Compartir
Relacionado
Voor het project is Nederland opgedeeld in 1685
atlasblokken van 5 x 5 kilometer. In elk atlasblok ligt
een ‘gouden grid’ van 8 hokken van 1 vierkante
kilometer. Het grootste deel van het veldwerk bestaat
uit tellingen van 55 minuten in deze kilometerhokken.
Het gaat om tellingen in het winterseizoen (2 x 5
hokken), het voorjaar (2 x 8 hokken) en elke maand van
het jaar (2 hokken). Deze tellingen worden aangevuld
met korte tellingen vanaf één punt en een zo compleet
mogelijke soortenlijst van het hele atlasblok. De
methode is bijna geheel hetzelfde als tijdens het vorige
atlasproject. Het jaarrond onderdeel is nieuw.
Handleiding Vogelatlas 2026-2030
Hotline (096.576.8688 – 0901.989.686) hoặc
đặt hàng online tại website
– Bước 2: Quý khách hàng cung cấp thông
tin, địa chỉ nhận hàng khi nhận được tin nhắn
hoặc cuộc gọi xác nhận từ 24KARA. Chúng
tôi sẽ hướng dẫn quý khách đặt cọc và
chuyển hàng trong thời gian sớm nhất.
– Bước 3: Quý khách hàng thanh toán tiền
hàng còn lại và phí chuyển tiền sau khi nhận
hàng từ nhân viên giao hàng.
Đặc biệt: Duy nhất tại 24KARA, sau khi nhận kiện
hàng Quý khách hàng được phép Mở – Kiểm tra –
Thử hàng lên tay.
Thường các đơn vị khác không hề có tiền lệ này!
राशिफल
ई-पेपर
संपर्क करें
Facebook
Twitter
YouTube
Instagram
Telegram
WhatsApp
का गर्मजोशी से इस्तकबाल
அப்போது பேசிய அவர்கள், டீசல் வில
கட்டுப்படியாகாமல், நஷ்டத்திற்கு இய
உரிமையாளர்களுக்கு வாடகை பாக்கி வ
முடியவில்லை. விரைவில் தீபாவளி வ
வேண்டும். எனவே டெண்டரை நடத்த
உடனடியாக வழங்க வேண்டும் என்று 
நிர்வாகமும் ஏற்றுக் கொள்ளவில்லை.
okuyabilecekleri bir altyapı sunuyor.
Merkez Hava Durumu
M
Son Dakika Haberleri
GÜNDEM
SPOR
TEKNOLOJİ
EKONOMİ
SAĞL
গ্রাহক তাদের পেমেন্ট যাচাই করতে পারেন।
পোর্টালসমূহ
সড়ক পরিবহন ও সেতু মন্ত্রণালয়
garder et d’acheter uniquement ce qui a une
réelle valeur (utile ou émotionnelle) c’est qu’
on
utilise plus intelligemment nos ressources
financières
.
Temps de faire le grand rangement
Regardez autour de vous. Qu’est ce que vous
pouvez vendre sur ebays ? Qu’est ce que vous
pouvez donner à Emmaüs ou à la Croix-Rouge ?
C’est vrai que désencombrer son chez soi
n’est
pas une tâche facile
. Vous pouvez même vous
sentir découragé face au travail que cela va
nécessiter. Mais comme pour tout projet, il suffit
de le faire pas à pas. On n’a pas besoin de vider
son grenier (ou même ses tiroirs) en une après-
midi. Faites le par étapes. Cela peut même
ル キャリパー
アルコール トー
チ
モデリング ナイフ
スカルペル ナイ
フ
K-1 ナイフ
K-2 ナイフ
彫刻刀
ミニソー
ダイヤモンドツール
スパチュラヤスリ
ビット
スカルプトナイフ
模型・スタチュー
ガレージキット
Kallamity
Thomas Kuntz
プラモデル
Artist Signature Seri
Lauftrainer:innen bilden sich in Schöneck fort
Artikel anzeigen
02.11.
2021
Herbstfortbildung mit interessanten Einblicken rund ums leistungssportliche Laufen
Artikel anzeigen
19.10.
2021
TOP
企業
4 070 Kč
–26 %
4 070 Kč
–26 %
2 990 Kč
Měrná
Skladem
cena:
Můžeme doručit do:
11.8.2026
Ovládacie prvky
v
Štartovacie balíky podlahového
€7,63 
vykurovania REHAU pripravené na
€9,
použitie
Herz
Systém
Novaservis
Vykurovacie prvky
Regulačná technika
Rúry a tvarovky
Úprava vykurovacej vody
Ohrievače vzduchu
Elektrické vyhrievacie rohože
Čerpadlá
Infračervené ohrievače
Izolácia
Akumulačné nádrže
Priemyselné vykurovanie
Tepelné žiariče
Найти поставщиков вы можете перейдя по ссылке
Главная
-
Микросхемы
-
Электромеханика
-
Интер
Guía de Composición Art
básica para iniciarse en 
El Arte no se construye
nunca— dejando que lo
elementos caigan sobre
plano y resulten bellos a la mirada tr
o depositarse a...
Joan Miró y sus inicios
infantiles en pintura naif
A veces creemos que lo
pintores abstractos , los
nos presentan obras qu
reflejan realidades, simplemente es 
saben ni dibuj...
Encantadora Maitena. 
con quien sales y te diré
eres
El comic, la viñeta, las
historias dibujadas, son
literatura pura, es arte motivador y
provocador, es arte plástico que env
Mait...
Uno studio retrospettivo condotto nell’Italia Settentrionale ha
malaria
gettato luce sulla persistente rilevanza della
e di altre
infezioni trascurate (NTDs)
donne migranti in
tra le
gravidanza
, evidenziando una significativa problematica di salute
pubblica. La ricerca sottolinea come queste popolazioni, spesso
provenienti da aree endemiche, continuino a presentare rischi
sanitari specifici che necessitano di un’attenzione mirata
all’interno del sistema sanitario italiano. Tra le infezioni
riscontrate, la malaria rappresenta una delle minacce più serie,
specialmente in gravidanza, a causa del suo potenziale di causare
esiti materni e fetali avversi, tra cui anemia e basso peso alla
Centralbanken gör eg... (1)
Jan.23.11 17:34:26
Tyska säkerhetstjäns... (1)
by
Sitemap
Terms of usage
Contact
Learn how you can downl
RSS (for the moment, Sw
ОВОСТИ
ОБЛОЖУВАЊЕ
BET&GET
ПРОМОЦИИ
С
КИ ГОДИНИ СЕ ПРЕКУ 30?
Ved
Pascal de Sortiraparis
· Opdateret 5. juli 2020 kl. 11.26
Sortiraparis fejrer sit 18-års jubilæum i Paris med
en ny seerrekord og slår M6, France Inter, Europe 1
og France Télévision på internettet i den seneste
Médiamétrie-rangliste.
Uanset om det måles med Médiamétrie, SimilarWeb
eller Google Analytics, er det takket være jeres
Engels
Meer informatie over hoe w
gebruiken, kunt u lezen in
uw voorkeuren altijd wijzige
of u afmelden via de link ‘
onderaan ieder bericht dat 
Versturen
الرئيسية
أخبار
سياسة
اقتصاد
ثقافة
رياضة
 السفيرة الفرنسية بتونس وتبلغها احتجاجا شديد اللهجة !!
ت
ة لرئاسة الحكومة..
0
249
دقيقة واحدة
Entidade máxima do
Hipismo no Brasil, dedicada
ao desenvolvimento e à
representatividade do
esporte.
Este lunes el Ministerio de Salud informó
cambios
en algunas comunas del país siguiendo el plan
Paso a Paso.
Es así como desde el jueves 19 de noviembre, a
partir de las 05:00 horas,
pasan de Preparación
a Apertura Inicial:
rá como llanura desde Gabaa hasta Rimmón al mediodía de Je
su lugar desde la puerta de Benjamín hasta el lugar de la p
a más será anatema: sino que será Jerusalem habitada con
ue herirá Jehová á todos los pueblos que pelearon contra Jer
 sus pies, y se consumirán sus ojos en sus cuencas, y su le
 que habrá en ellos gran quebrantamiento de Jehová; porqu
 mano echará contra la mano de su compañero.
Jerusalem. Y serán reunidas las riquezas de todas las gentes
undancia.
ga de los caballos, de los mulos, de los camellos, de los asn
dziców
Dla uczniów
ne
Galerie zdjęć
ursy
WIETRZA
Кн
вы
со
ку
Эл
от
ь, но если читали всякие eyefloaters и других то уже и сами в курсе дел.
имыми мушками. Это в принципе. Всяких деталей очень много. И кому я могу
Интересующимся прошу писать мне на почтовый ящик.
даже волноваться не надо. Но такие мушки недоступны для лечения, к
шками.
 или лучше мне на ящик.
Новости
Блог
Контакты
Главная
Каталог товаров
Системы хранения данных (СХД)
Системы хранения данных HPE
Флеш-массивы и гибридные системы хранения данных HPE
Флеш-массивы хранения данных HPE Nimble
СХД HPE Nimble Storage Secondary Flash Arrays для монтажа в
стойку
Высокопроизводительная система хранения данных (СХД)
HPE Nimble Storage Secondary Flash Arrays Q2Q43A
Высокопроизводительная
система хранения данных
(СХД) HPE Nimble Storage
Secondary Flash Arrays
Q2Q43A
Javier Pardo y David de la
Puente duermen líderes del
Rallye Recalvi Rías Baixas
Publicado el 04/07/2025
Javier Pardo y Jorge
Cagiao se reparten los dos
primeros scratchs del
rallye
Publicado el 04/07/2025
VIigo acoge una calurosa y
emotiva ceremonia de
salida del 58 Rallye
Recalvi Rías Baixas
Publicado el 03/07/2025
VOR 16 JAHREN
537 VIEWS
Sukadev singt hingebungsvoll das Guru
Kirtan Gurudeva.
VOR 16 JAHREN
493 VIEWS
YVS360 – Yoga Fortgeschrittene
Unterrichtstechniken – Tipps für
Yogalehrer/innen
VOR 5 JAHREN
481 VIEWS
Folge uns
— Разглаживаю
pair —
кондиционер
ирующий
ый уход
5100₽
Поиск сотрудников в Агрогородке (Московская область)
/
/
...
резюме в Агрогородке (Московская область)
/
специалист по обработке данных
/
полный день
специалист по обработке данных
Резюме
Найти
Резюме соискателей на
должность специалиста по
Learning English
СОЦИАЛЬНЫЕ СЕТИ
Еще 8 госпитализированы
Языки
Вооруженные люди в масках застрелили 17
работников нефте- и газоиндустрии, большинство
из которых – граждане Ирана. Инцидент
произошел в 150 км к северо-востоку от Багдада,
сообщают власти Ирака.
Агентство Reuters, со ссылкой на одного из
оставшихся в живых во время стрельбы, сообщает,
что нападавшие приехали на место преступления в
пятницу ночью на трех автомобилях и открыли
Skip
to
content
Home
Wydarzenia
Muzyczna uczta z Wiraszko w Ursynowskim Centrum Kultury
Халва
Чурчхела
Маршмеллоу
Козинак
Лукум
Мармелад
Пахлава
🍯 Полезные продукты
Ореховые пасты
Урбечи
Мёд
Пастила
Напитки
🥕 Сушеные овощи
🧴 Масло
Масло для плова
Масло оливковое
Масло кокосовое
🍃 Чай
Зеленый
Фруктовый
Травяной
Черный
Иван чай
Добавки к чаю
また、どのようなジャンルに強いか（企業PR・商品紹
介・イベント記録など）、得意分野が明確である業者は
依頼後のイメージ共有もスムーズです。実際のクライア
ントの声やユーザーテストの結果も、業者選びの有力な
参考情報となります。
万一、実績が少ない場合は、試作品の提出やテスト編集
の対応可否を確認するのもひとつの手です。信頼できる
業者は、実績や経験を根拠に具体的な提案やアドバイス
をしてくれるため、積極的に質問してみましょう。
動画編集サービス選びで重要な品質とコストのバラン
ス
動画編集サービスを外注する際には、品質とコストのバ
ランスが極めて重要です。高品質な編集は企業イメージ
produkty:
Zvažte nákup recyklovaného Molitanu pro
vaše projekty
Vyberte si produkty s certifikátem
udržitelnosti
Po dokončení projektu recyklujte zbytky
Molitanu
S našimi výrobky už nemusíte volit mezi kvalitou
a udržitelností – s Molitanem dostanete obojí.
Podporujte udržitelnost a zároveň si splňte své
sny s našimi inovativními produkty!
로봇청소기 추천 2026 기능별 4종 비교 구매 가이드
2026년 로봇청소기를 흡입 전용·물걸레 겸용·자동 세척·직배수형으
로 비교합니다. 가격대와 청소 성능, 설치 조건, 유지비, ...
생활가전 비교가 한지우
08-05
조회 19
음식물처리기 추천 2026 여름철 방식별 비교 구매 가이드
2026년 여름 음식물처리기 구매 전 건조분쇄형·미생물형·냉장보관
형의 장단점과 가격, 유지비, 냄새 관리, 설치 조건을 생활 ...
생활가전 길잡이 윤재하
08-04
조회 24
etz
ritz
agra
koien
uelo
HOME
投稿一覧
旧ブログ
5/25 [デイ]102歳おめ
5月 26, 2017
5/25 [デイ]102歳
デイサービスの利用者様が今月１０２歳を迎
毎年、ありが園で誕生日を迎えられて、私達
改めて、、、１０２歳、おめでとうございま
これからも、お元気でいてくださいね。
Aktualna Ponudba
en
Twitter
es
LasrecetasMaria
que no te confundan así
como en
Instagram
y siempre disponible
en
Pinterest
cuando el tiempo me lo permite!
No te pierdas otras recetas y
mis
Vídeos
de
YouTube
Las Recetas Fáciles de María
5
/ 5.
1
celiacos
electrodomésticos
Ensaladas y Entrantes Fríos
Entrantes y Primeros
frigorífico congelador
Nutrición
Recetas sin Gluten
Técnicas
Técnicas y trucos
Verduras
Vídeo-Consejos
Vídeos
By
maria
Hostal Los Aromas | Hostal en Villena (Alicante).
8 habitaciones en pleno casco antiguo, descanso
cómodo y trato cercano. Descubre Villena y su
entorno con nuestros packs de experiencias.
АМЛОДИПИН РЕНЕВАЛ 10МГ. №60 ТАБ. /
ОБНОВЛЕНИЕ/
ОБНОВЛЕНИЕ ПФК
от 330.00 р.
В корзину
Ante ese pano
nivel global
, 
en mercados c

☆ ☆ ☆ ☆

TASK TO COMPLETE → Quote, without alteration, the final stretch of the entries: the line with "Vyberte si produkty s certifikátem" onward to the last line.

RESULT →
Vyberte si produkty s certifikátem
udržitelnosti
Po dokončení projektu recyklujte zbytky
Molitanu
S našimi výrobky už nemusíte volit mezi kvalitou
a udržitelností – s Molitanem dostanete obojí.
Podporujte udržitelnost a zároveň si splňte své
sny s našimi inovativními produkty!
로봇청소기 추천 2026 기능별 4종 비교 구매 가이드
2026년 로봇청소기를 흡입 전용·물걸레 겸용·자동 세척·직배수형으
로 비교합니다. 가격대와 청소 성능, 설치 조건, 유지비, ...
생활가전 비교가 한지우
08-05
조회 19
음식물처리기 추천 2026 여름철 방식별 비교 구매 가이드
2026년 여름 음식물처리기 구매 전 건조분쇄형·미생물형·냉장보관
형의 장단점과 가격, 유지비, 냄새 관리, 설치 조건을 생활 ...
생활가전 길잡이 윤재하
08-04
조회 24
etz
ritz
agra
koien
uelo
HOME
投稿一覧
旧ブログ
5/25 [デイ]102歳おめ
5月 26, 2017
5/25 [デイ]102歳
デイサービスの利用者様が今月１０２歳を迎
毎年、ありが園で誕生日を迎えられて、私達
改めて、、、１０２歳、おめでとうございま
これからも、お元気でいてくださいね。
Aktualna Ponudba
en
Twitter
es
LasrecetasMaria
que no te confundan así
como en
Instagram
y siempre disponible
en
Pinterest
cuando el tiempo me lo permite!
No te pierdas otras recetas y
mis
Vídeos
de
YouTube
Las Recetas Fáciles de María
5
/ 5.
1
celiacos
electrodomésticos
Ensaladas y Entrantes Fríos
Entrantes y Primeros
frigorífico congelador
Nutrición
Recetas sin Gluten
Técnicas
Técnicas y trucos
Verduras
Vídeo-Consejos
Vídeos
By
maria
Hostal Los Aromas | Hostal en Villena (Alicante).
8 habitaciones en pleno casco antiguo, descanso
cómodo y trato cercano. Descubre Villena y su
entorno con nuestros packs de experiencias.
АМЛОДИПИН РЕНЕВАЛ 10МГ. №60 ТАБ. /
ОБНОВЛЕНИЕ/
ОБНОВЛЕНИЕ ПФК
от 330.00 р.
В корзину
Ante ese pano
nivel global
, 
en mercados c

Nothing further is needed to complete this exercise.